BEGIN
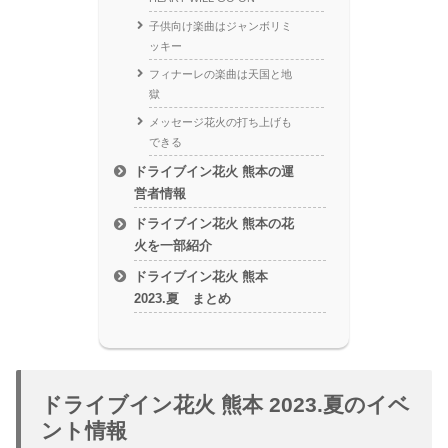
子供向け楽曲はジャンボリミ
ッキー
フィナーレの楽曲は天国と地
獄
メッセージ花火の打ち上げも
できる
ドライブイン花火 熊本の運
営者情報
ドライブイン花火 熊本の花
火を一部紹介
ドライブイン花火 熊本
2023.夏 まとめ
ドライブイン花火 熊本 2023.夏のイベ
ント情報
END
> **REQUIRED WORK**:
In the records above, each line with the string "ドライブイン花火" should be copied.

> **PROBLEM SOLUTION**:
ドライブイン花火 熊本の運
ドライブイン花火 熊本の花
ドライブイン花火 熊本
ドライブイン花火 熊本 2023.夏のイベ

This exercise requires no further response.